*** Begin section ***
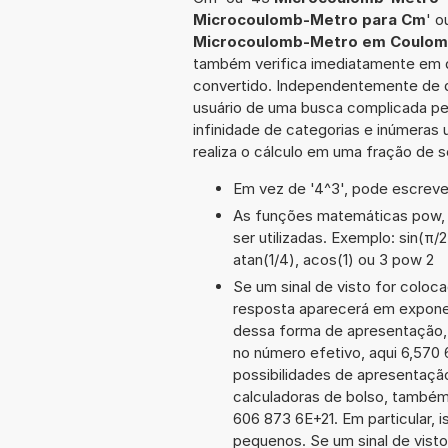
Microcoulomb-Metro para Cm
' o
Microcoulomb-Metro em Coulo
também verifica imediatamente em qu
convertido. Independentemente de qu
usuário de uma busca complicada pe
infinidade de categorias e inúmeras
realiza o cálculo em uma fração de 
Em vez de '4^3', pode escrever
As funções matemáticas pow, s
ser utilizadas. Exemplo: sin(π/2)
atan(1/4), acos(1) ou 3 pow 2
Se um sinal de visto for coloc
resposta aparecerá em expone
dessa forma de apresentação,
no número efetivo, aqui 6,570
possibilidades de apresentaçã
calculadoras de bolso, também
606 873 6E+21. Em particular, i
pequenos. Se um sinal de visto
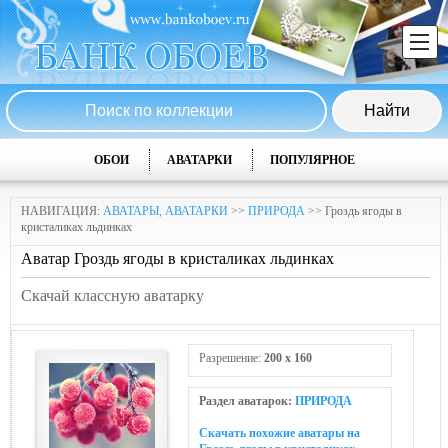
ОБОИ
АВАТАРКИ
ПОПУЛЯРНОЕ
НАВИГАЦИЯ:
АВАТАРЫ, АВАТАРКИ
>>
ПРИРОДА
>> Гроздь ягоды в
кристаликах льдинках
Аватар Гроздь ягоды в кристаликах льдинках
Скачай классную аватарку
Разрешение:
200 x 160
Раздел аватарок:
ПРИРОДА
Скачать похожие аватары на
*** End section ***
> **Assigned task**: Print the listing word for word but skip its pictures.

> **Answer to this exercise**:
Microcoulomb-Metro para Cm
' o
Microcoulomb-Metro em Coulo
também verifica imediatamente em qu
convertido. Independentemente de qu
usuário de uma busca complicada pe
infinidade de categorias e inúmeras
realiza o cálculo em uma fração de 
Em vez de '4^3', pode escrever
As funções matemáticas pow, s
ser utilizadas. Exemplo: sin(π/2)
atan(1/4), acos(1) ou 3 pow 2
Se um sinal de visto for coloc
resposta aparecerá em expone
dessa forma de apresentação,
no número efetivo, aqui 6,570
possibilidades de apresentaçã
calculadoras de bolso, também
606 873 6E+21. Em particular, i
pequenos. Se um sinal de visto
ОБОИ
АВАТАРКИ
ПОПУЛЯРНОЕ
НАВИГАЦИЯ:
АВАТАРЫ, АВАТАРКИ
>>
ПРИРОДА
>> Гроздь ягоды в
кристаликах льдинках
Аватар Гроздь ягоды в кристаликах льдинках
Скачай классную аватарку
Разрешение:
200 x 160
Раздел аватарок:
ПРИРОДА
Скачать похожие аватары на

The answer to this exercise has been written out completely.